One of Fort Collins most distinctive features is the massive Horsetooth Reservoir which lies just west of the city. While most residents of Fort Collins know Horsetooth for its natural beauty and the countless recreational opportunities it provides, the reservoir’s main function is as a supplementary source of water for Fort Collins and surrounding communities. Since water is an increasingly important resource in Colorado, a second reservoir has been in the planning stage for over a decade. This reservoir, which would be located just north of town, is to be called Glade Reservoir.
Glade Reservoir is actually part of a larger project headed by the US. Army Corps of Engineers and an independent organization known as Northern Water. The Northern Integrated Supply Project includes Glade Reservoir and a smaller counterpart called Galeton Reservoir to be located northeast of Greeley. Together the two planned reservoirs would hold over 210,000 acre feet of water with Glade holding 170,000 and Galeton much smaller at about 40,000 acre feet (Horsetooth Reservoir has a capacity of about 155,000 acre feet).
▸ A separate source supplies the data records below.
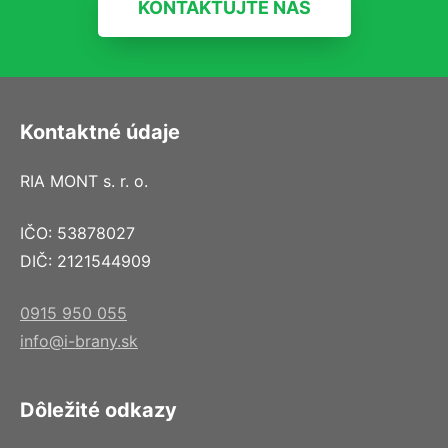
KONTAKTUJTE NÁS
Kontaktné údaje
RIA MONT s. r. o.
IČO: 53878027
DIČ: 2121544909
0915 950 055
info@i-brany.sk
Dôležité odkazy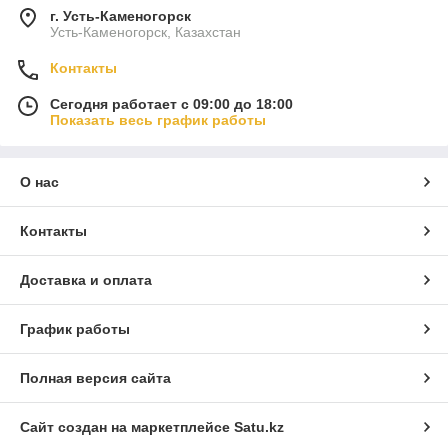
г. Усть-Каменогорск
Усть-Каменогорск, Казахстан
Контакты
Сегодня работает с 09:00 до 18:00
Показать весь график работы
О нас
Контакты
Доставка и оплата
График работы
Полная версия сайта
Сайт создан на маркетплейсе
Satu.kz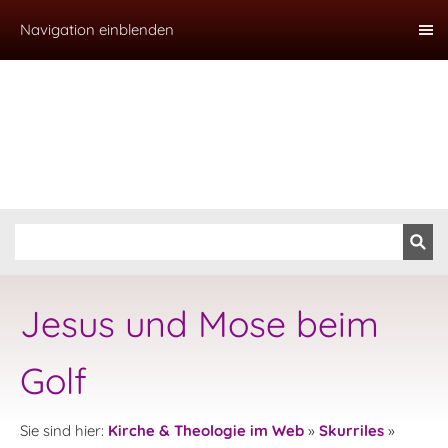
Navigation einblenden
Jesus und Mose beim
Golf
Sie sind hier:
Kirche & Theologie im Web
»
Skurriles
»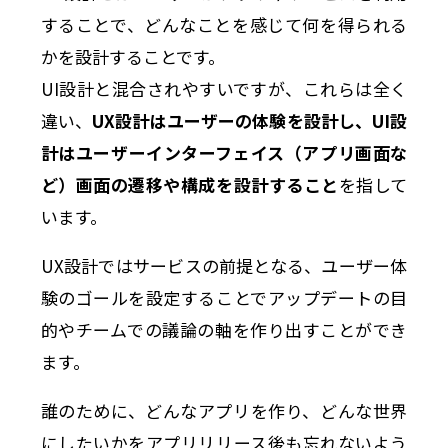
することで、どんなことを感じて何を得られる
かを設計することです。
UI設計と混合されやすいですが、これらは全く
違い、
UX設計はユーザーの体験を設計し、UI設
計はユーザーインターフェイス（アプリ画面な
ど）画面の遷移や構成を設計すること
を指して
います。
UX設計ではサービスの前提となる、ユーザー体
験のゴールを設定することでアップデートの目
的やチームでの議論の軸を作り出すことができ
ます。
誰のために、どんなアプリを作り、どんな世界
にしたいかをアプリリリース後も忘れないよう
The construction of Glade Reservoir would involve the building of several dams and the submerging of several square miles of land north of Fort Collins and west of US Highway 287 (part of which would be relocated to accommodate the new water body).
The biggest question these days is when the reservoir will be completed. Delays in the planning and development stages of the project have pushed its timeline out to 2016 for the beginning of construction and a tentative date for filling and completion in 2019. This is largely due to delays caused by an additional environmental impact study that was ordered by the Corps of Engineers and due out in 2014 but then later delayed until 2015.
Glade Reservoir will provide not only a new store of water for the area but also a totally remade landscape north of town that comes with the unique possibility of owning property that overlooks the new reservoir.